§ **ACTIVITY**: The output should be every line below that includes the word "Articolul".

§ **DATASET**:
______________________________

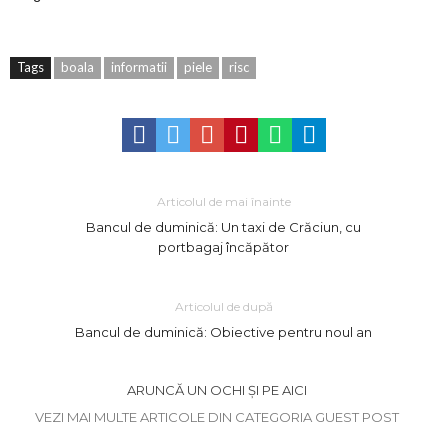
Tags
boala
informatii
piele
risc
Articolul de mai înainte
Bancul de duminică: Un taxi de Crăciun, cu
portbagaj încăpător
Articolul de după
Bancul de duminică: Obiective pentru noul an
ARUNCĂ UN OCHI ȘI PE AICI
VEZI MAI MULTE ARTICOLE DIN CATEGORIA GUEST POST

______________________________

§ **FINISHED TASK**:
Articolul de mai înainte
Articolul de după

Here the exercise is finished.